E veniamo alle ripetizioni, le definirei di tre tipi: quelle casuali (delle quali non ti accorgi), quelle che usi come tratto distintivo (o forse per marcare una tua vicinanza con gli ossessivi, o non so). Infine quelle conseguenza del montaggio, difetti di  postproduzione insomma. Li chiamerei effetti di bordo, e in generale riguardano gli incipit dei vari capitoli. Sono meno rispetto agli altri libri, ma proprio necessari? 

Esempi - per non tediare alcuni li ometto, ma erano fichi, tipo:
Capitolo 5 "Sono uno psichiatra, ciononostante (...) fobico del  del volo" ( be’ che sei uno psichiatra s’era capito) se vuoi mettere in luce una contraddizione (c’e`?) tra le due cose lo esprimerei diversamente
"Basaglia dice, Franco Basaglia ha detto" ... ecco questo lo trovo un po’ stucchevole, Lo so che e` una scelta, lo so che ne vuoi enfatizzare la figura, ma io non sono sicura che renderlo un vate, oracolo e soprattutto in modo cosi ossessivo sia il modo migliore (non sarà controproducente?) 
Discorso a parte i primi due capitoli del libro: senza dubbio rivedrei il primo capitolo, anzi darei priorità assoluta! Sia nella struttura che nello stile (soprattutto). L'ho trovato un po’ farraginoso alcuni periodi difficili da interpretare, li renderei più fluidi: è la porta di ingresso al tuo al libro, anzi alla trilogia stessa, è importante. Funziona bene quando parli del libro di Basaglia e consorte ma la parte su Carrère andrebbe scritta meglio. Non dico di toglierla ma proverei a renderla leggermente più letteraria (così ha la forma dei whatsapp che mi mandavi per spiegarmelo).
Una nota di colore ....sulle cose autobiografiche un po’ mi astengo, ma sta cosa che corri a torso nudo ha un significato recondito? Se lo fai per caratterizzare il personaggio (un po’ alla Montalbano per capirsi) a sottolineare un vezzo che si ripete può pure andare ... se no toglilo che già l'avevi detto nell'altro e a me non me pare proprio così fondamentale (mi sfugge qualcosa?).
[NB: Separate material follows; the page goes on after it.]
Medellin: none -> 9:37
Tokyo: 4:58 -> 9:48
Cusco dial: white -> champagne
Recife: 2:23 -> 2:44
Mi fermo, che potrei continuare chissà per quanto. Giusto una precisazione. Quanto ti ho scritto è il punto di vista della lettrice forte, marginalmente dell’amica, pochissimo della sorella tormentata di paziente psichiatrico (ex). Mettere insieme tutti questi ruoli (che invece nel corso della lettura si sono continuamente alternati) gestendo la continua dicotomia tra la mia componente emotiva e quella iper razionale,  sarebbe stato un obiettivo davvero troppo ambizioso. 
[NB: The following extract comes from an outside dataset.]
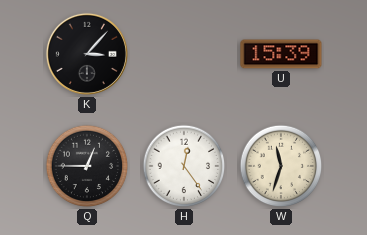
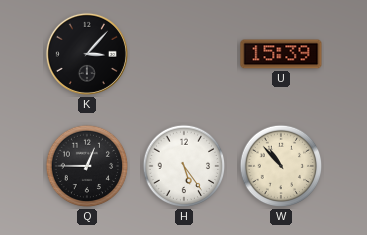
H: 12:24 -> 5:24
W: 11:33 -> 10:53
Ecco, questa è stata la prima tranche di osservazioni metereologiche. Correggo diligentemente. Invio i capitoli corretti, e la fisica meterologa prestata alla mia scrittura con zelo risponde.
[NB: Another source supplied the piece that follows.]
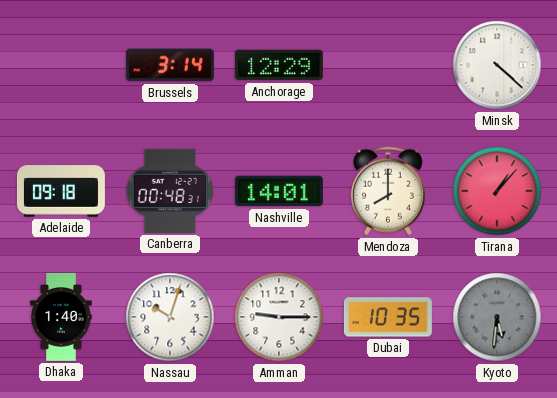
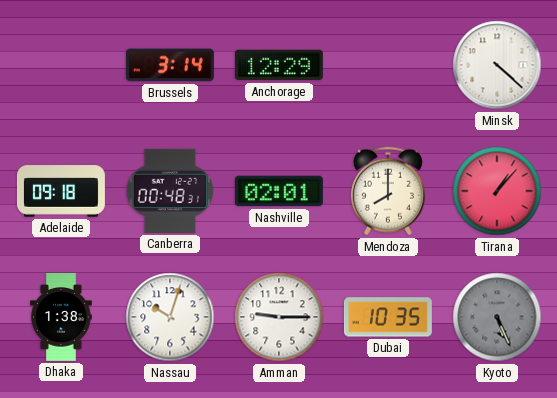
Nashville: 14:01 -> 02:01
Dhaka: 1:40 -> 1:38
Kyoto: 5:31 -> 5:26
Il primo capitolo mi pare molto meglio, ora, caro Cipriano. 
Fila di più. Il pezzo sui riluttanti (che in effetti era tra i più discutibili formalmente) ha guadagnato molto dalla ristrutturazione, molto più scorrevole e godibile. Buona idea rimuovere tutta la storia dei marchettari che suonava pure un po’ ingenua (come considerazione generale, nel contesto del libro, eviterei di mettere la mani avanti, giustificarti o simili). 
Magari l'espediente "va bene, va bene Cipriano etc ..." non mi pare tra i migliori possibili (so’ rompicoglioni lo so) ma se proprio non trovi altro...
Pure il pezzo dove liberi la tua voglia di scrivere mi pare efficace.  Per quanto quel "Allora si (....) allora si...."  che m'e` suonato male dalla prima volta proprio non mi va giu. Ma credo dovrò farmene una ragione.
Riguardo Carrère  forse avrei limato un altro po’ .... 
(come piccola digressione, a giudicare dall'uso spregiudicato della punteggiatura, questo capitolo mi pare assai più bolaniano).
Capitolo 17: premesso che giusto al Riluttante verrebbe mai l'idea di mettere insieme Micaela Ramazzotti (che per inciso  m'e` sempre parsa inquieta) e "l'eterogenesi dei fini" in uno stesso scritto, anche qui la ristrutturazione ha funzionato. Il cappello sugli OPG ci sta molto bene e mi pare renda la cosa meno avulsa dal contesto. Se non sbaglio la parte dove Virzì ti provoca sulle opinioni riguardo il tuo libro non c'era prima: non e` male, anzi è carina. 
Non è un giudizio ma solo una constatazione: da lettore (o forse ancor più da lettrice), attraversare il guado emotivo tra La pazza gioia (coinvolgente parecchio, ci sai fare con le emozioni quando ti ci metti, eh!) e il concorso nelle REMS del Lazio non è stato facile da attraversare, il salto di registro (voluto, credo) è notevole, non ci lasci neanche il tempo di girare pagina per riprendere fiato....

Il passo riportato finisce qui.